NOTE: term repository was deprecated. Registry is default term to use when referring to Schema storage. So far, we've not renamed all occurrences, so for now they can be used interchangeable.

Each registry in resolver configuration has several values common for all types of registries, such as namevendorPrefixes and priority. Also each registry has type, which is defined inside connection property. The only one important thing here about type of repository is that each type has its own priority hardcoded inside client library. Below we'll refer to this hard-coded priority by classPriority and to user-defined priority by instancePriority Usually, the "safer" registry - the higher classPriority it has, so local repositories are more preferable than remote.

1.3 Cache

All Iglu clients use internal cache to store registry responses. By virtue of it, it is absolutely safe to launch Hadoop/Spark jobs with Iglu client embedded as it will not generate enormous amount of IO calls.

1.3.1 Cache algorithm

Cache stores not just plain Schemas, but information about responses from each registry. It allows us to make different decisions depending on what exactly went wrong with particular request. Since Schema was successfuly fetched it will be stored until moment it get evicted by LRU cache algorithm. This eviction it turn happens only if cache map reached its limit (defined in cacheSize) and particular Schema wasn't requested for longer time than all other.

1.3.2 Cache TTL

Since version 0.5.0, Iglu Scala Client supports cacheTtl property. It is especially useful for real-time pipelines as they can store "failure" for very long time and TTL is a mechanism to ensure that day-long data won't go to bad stream. Note however that client also tries to re-resolve successfully fetched schemas, this allows operators to patch (re-upload) schemas without bringing pipeline down (although it is not recommended).
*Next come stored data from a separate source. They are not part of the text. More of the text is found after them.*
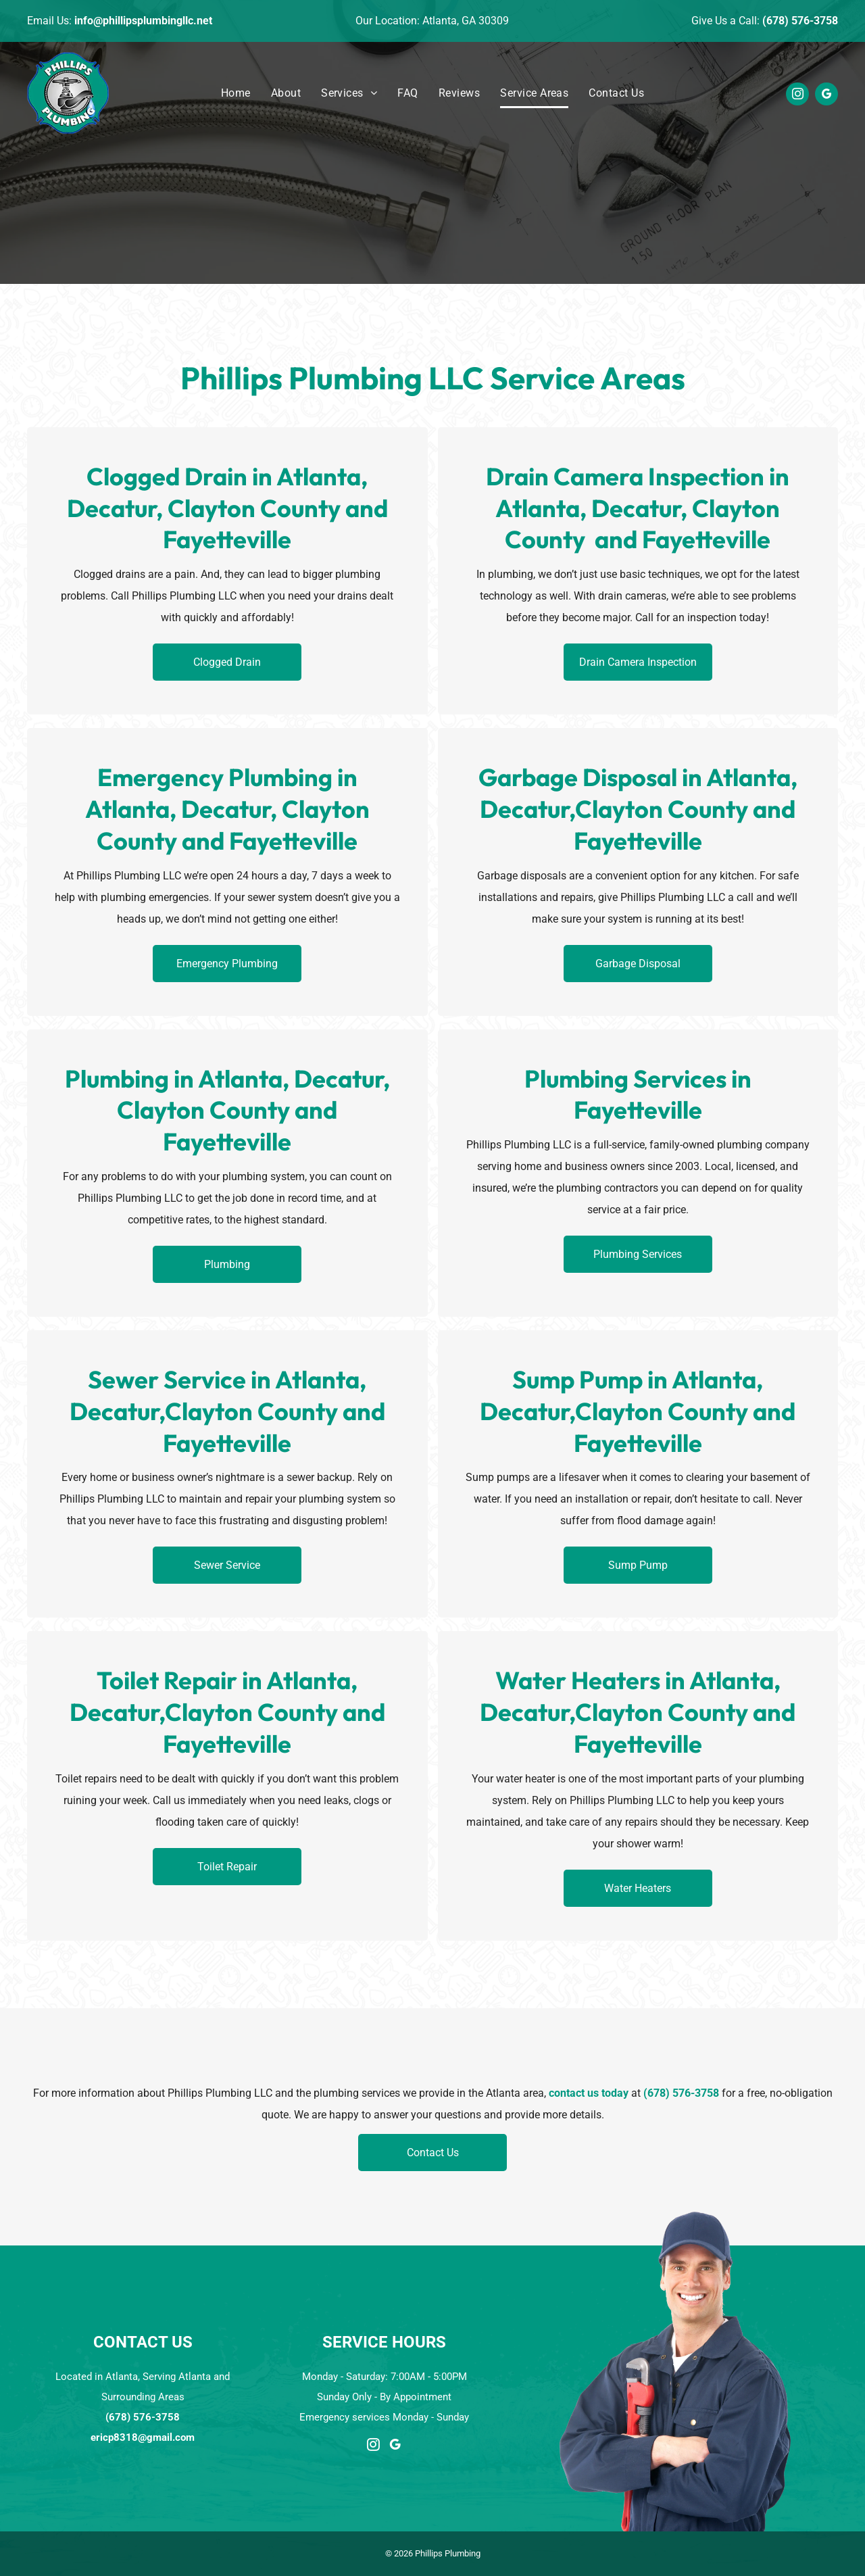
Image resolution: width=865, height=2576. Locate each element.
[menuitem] (236, 93)
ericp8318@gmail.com (143, 2437)
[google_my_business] (826, 95)
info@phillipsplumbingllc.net (143, 20)
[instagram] (797, 95)
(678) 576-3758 (800, 20)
cacheTtl is available since 1-0-2 version of resolver config.

2. Lookup algorithm

Overall, Schema Resolution algorithm can be described by following flowchart:

Few important things to note:

  • If registry responded with "NotFound" error - "missing" value will be cached and this repository won't be queried again, until this "missing" value not evicted by LRU-algorithm
  • If registry responded with error other than "NotFound", for example "TimeoutError", "NetworkError", "ServerFault" etc - "needToRetry" value will be cached and Resolver will give this registry 3 chances more. After three failed lookups - "missing" value will be cached
  • These "missing" and "needToRetry" values in cache are per-registry, not per-schema, which means if registryA responded "NotFound" for Schema iglu:com.acme/event/jsonschema/1-0-0 and registryB responded with TimeoutError - resolver will immediately abandon registryA and keep try to query registryB for 3 more times.

3. Registry priority

For each particular Schema lookup, registries will be prioritized. In other words they will be sorted according following input parameters (ordered by their significance):

  • vendorPrefix - Resolver always will look first into those registries which vendorPrefixes matches SchemaKey's vendor. It does not mean registries with unmatched vendorPrefix will be skipped, it means they will be queried last.
  • classPriority - hardcoded in client library value for each type of registry. It means that whatever high priority (low integer value) was set up in configuration for a particular registry - it will be overridden by classPriority, so embedded repository will always be checked before HTTP (unless priority influenced by vendorPrefix)
  • instancePriority - user-defined value. Influence only repositories within same classPriority.

One important thing to note is that both priorities (classPriority and instancePriority) order registries in ascending order. That means lower number means higher priority. Think of it as ascending list of number: [1,2,3,4] - smaller will be always first.